Statistical Analyses
Descriptive statistics were calculated for all variables of interest. Continuous variables are reported as medians and interquartile ranges (IQRs), while categorical variables are summarized using counts and percentages. Categorical variables in the three groups were analyzed using the Chi-square test, and continuous variables were analyzed using the Kruskal–Wallis test. Cubic splines were used to examine the potential nonlinear effects of PaO2 levels on 30-day neurologically favorable outcomes.
We used multiple imputations to compensate for missing data, and ten imputed datasets were generated [16]. Univariate logistic regression analysis was performed to calculate the crude odds ratio (OR) of the PaO2 level group for 30-day favorable neurological outcomes or 30-day survival after cardiac arrest.
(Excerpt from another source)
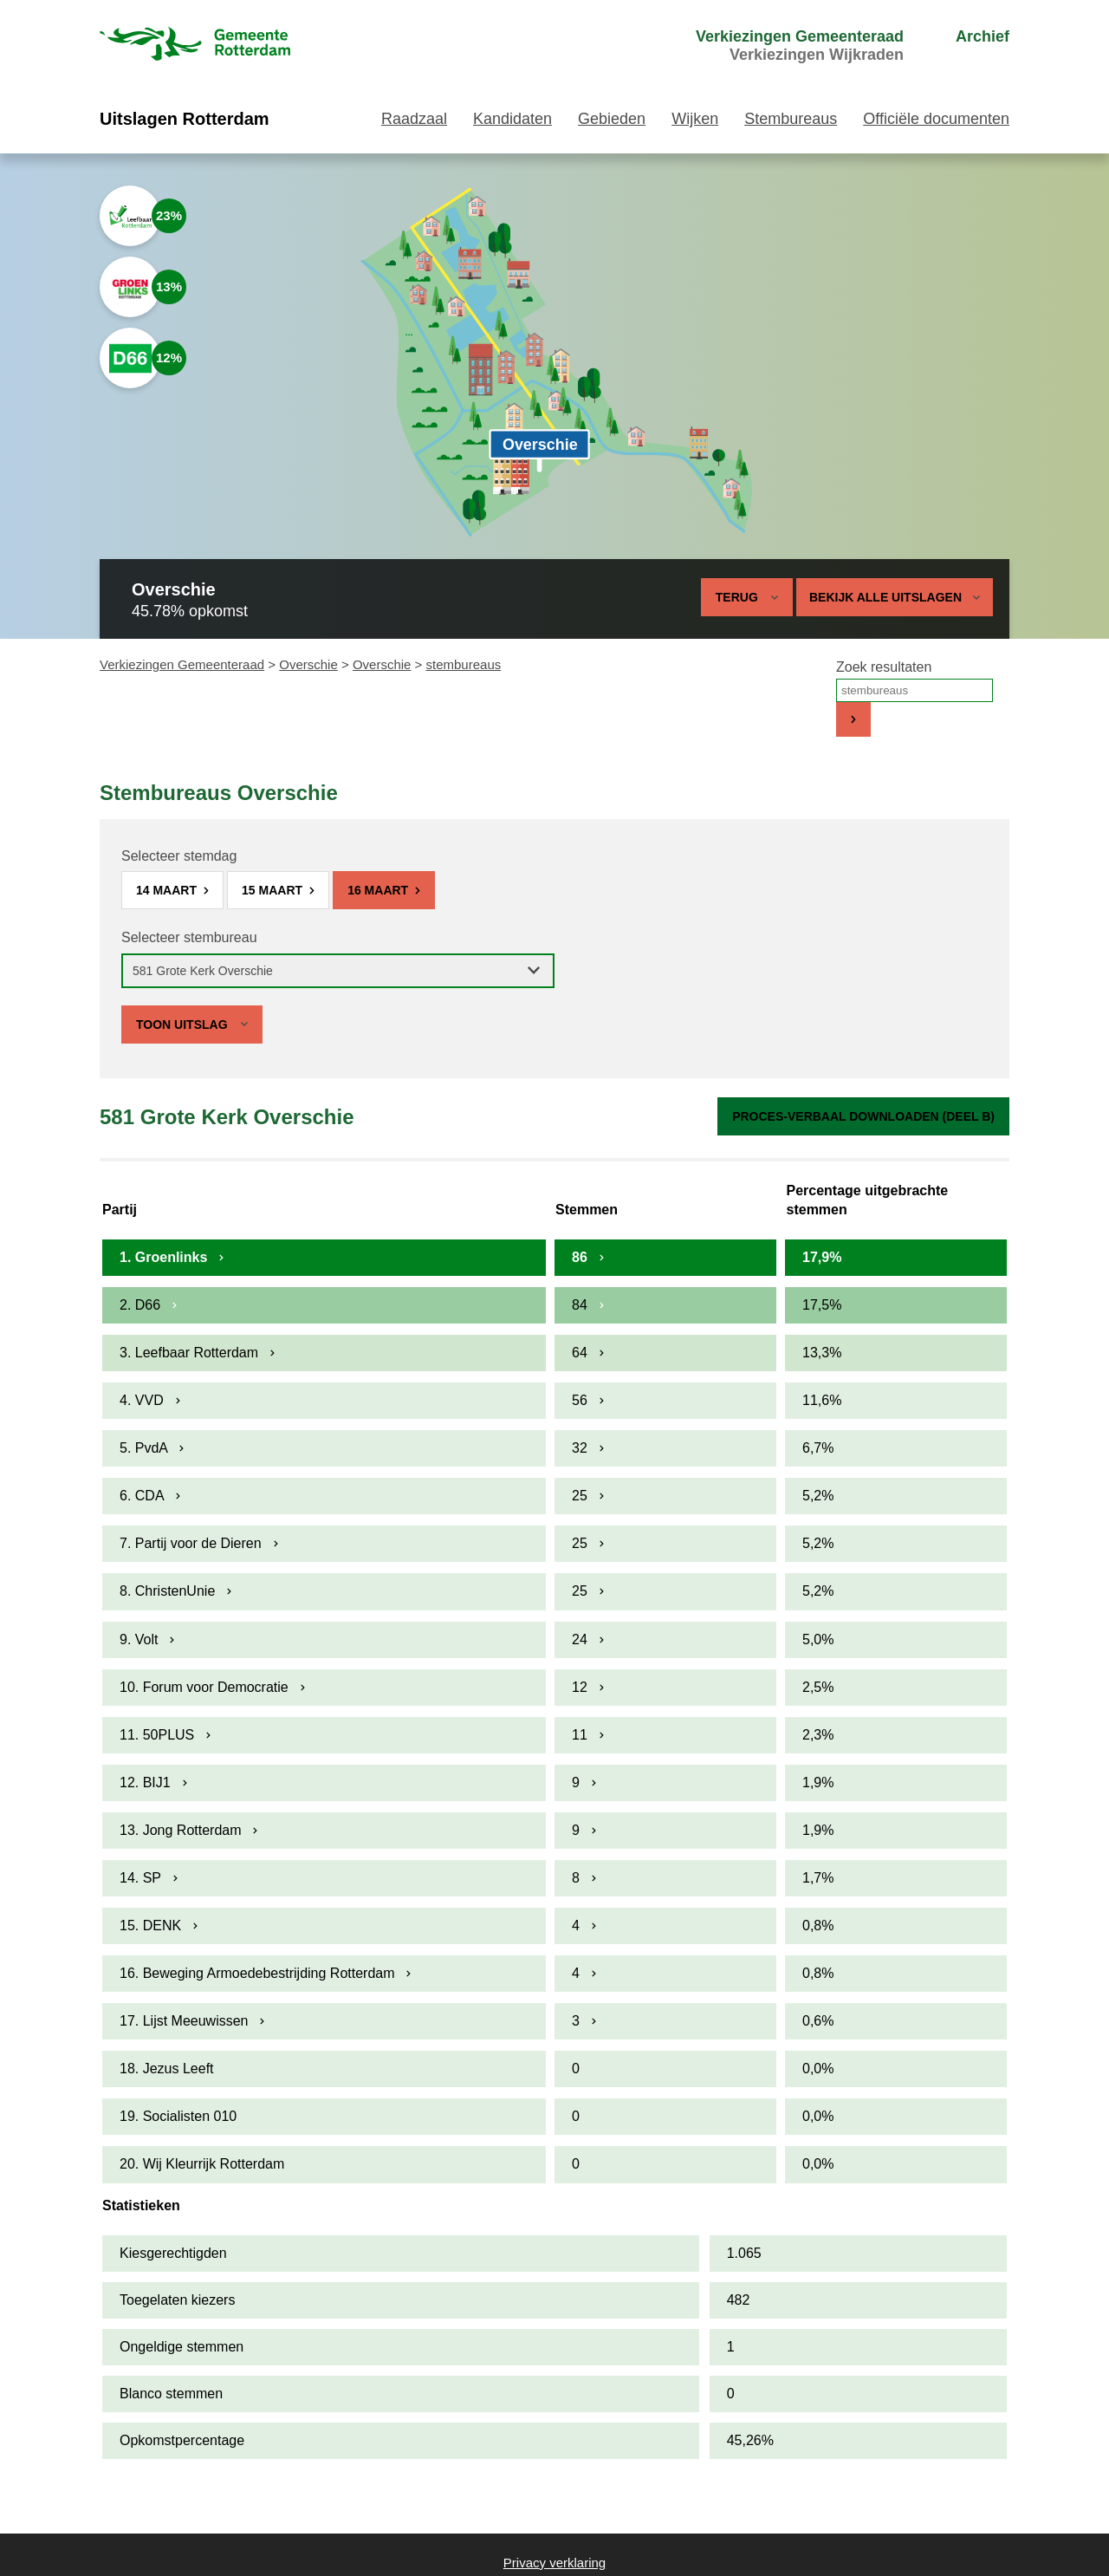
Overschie (308, 664)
Subsequently, we performed multiple propensity score analysis in the multivariate analysis in order to adjust and control for multiple independent variables [17]. A multiple propensity score is a conditional probability of patients being categorized into three or more groups given baseline covariates. Multiple propensity score analysis was applied to compare three or more groups [18]. First, we performed a multinomial logistic regression analysis by setting one of the three PaO2 groups as the dependent variable. The following covariates were used to calculate the multiple propensity scores: age, sex, witness, bystander administration of cardiopulmonary resuscitation, initial cardiac rhythm, pre-hospital shock delivery, pre-hospital adrenaline administration, pre-hospital advanced airway management, time from call to scene, time from scene to hospital arrival, etiology, cardiac rhythm on arrival, transient return of spontaneous circulation before ECMO pump-on, time from hospital arrival to ECMO pump-on, and time from hospital arrival to blood gas analysis.
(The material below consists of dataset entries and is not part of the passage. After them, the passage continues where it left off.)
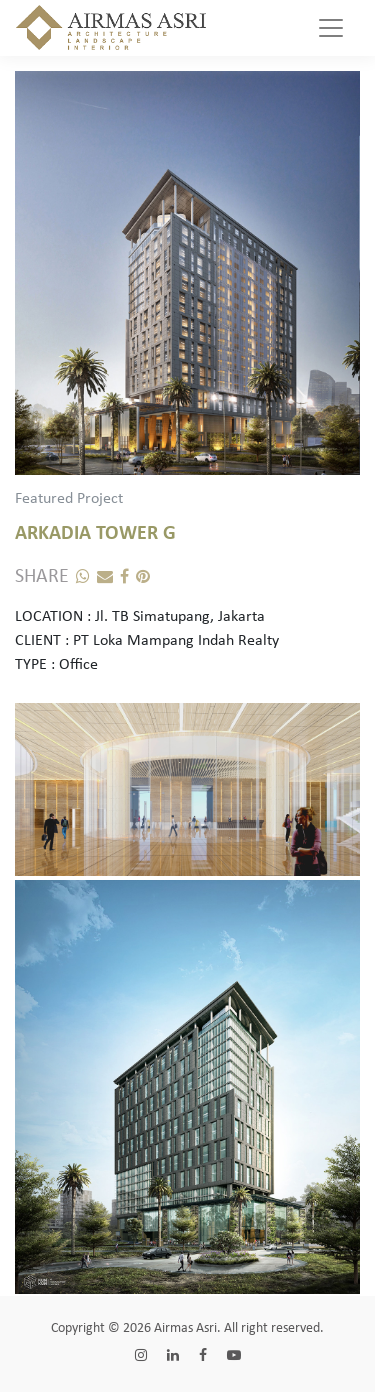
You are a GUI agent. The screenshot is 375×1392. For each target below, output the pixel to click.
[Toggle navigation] (331, 28)
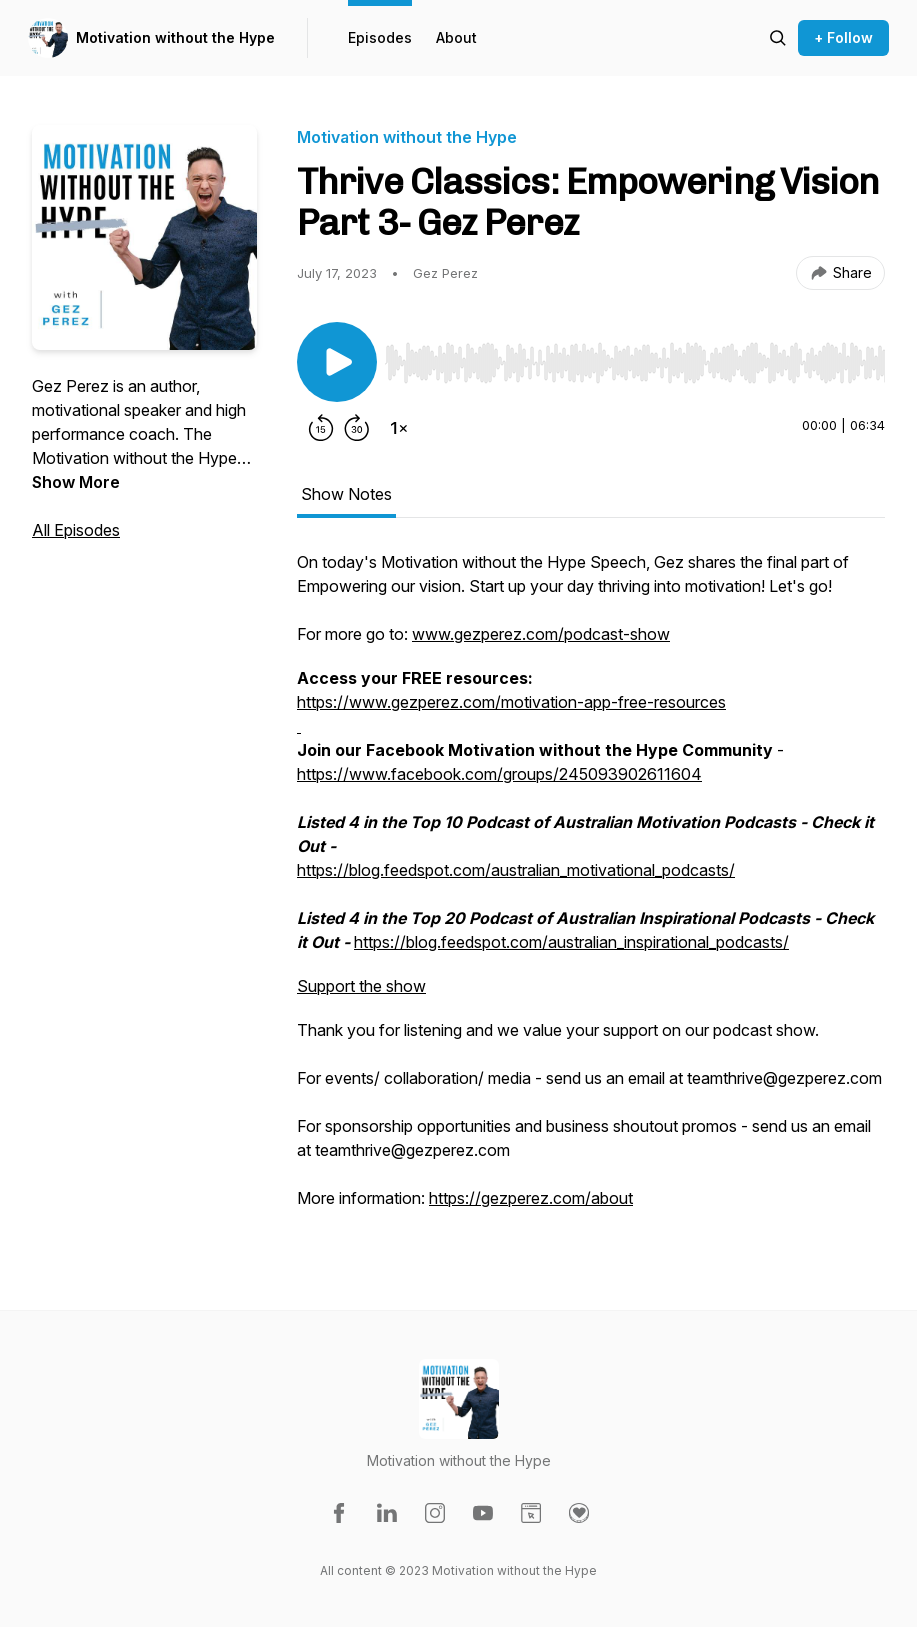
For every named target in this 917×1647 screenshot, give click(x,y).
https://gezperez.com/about (531, 1198)
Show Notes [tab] (346, 494)
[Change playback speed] (399, 428)
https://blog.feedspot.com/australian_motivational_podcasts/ (516, 870)
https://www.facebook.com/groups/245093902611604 (499, 774)
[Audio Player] (635, 357)
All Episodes (76, 530)
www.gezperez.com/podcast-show (541, 634)
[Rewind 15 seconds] (321, 428)
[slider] (635, 363)
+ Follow (843, 37)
Second, we performed a binomial logistic regression analysis to determine the adjusted ORs of the PaO2 level group for 30-day favorable neurological outcomes or 30-day survival after cardiac arrest, adjusting for multiple propensity scores and in-hospital variables, including PaCO2, bicarbonate ion concentration, lactate level, intra-aortic balloon pump use, percutaneous coronary intervention, and targeted temperature management.
For robustness, we performed the sensitivity analysis (multivariate logistic regression analysis for 1-month neurological favorable outcomes and 1-month survival after cardiac arrest) using data of the cases with all characteristics recorded (complete case analysis).
ORs and 95% confidence intervals (CIs) were calculated. All statistical tests were two-sided, and a p-value of < 0.05 was considered significant. All statistical analyses were conducted using R 3.3.1 (R Foundation for Statistical Computing, Vienna, Austria) and SPSS 24.0 for Mac (IBM Corp., Armonk, NY, USA).